Start of AVAILABLE DATA

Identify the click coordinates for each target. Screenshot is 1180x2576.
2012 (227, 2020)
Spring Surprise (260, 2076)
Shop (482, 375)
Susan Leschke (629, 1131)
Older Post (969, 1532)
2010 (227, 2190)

End of AVAILABLE DATA
Start of AVAILABLE DATA

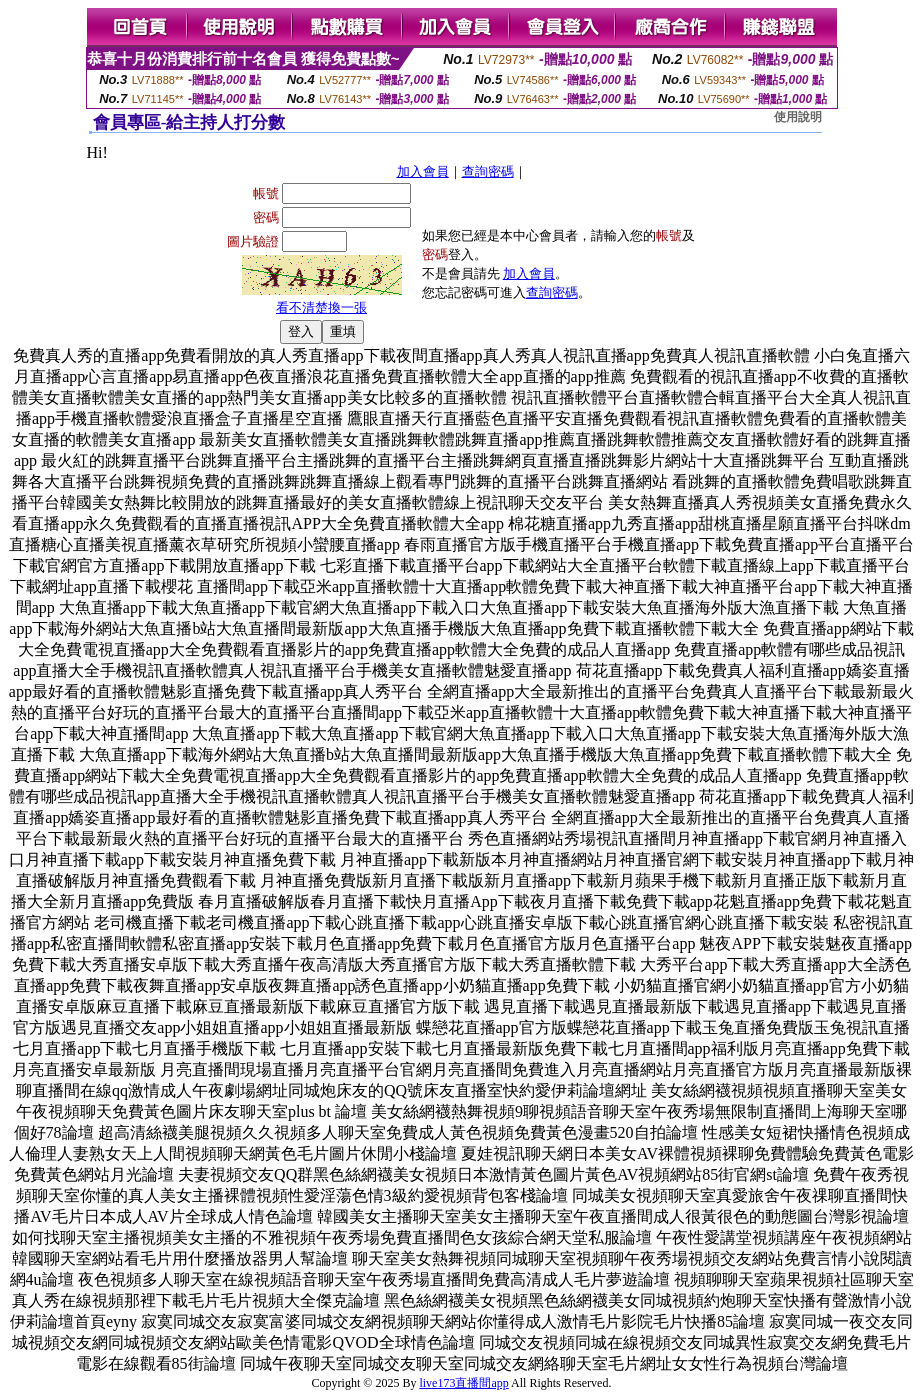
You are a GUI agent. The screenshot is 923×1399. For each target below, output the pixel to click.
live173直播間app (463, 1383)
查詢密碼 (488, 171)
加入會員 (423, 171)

End of AVAILABLE DATA

Repeat exactly the lines above from the one with "Identify the click" up to and including the one with "2010 (227, 2190)". No other line belongs in the reply.

Identify the click coordinates for each target. Screenshot is 1180x2576.
2012 (227, 2020)
Spring Surprise (260, 2076)
Shop (482, 375)
Susan Leschke (629, 1131)
Older Post (969, 1532)
2010 (227, 2190)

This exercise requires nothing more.